START Task data

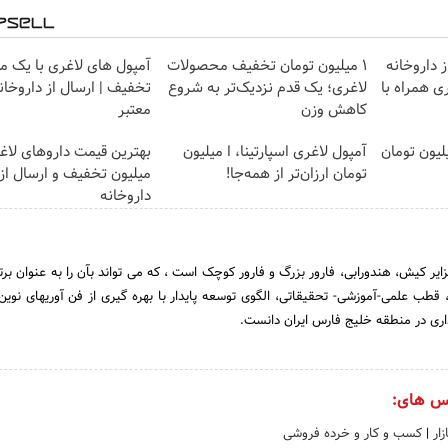
 داروخانه
۱ میلیون تومان تخفیف محصولات
آمپول های لاغری با یک می
ی همراه با
لاغری؛ یک قدم نزدیک‌تر به شروع
تخفیف | ارسال از داروخان
کاهش وزن
معتبر
ای لاغری را ۱ میلیون تومان
آمپول لاغری اسپارتینا، ا میلیون
تومان ارزان‌تر از همه‌جا!
میلیون تخفیف و ارسال از
داروخانه‌
ر کیش، هندورابی، فارور بزرگ و فارور کوچک است ، که می تواند بآن را به عنوان بر
 قطب علمی-آموزشی- تحقیقاتی، الگوی توسعه پایدار با بهره گیری از فن آوریهای نوی
اری در منطقه خلیج فارس ایران دانست.
س های:
زار
|
کسب و کار و خرده فروشی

END Task data

* Prompt:
Which lines run from the one containing "اری در منطقه خلیج فارس ایران دانست." to the end of the entries above? Quote exactly those, and only those.

* Written reply:
اری در منطقه خلیج فارس ایران دانست.
س های:
زار
|
کسب و کار و خرده فروشی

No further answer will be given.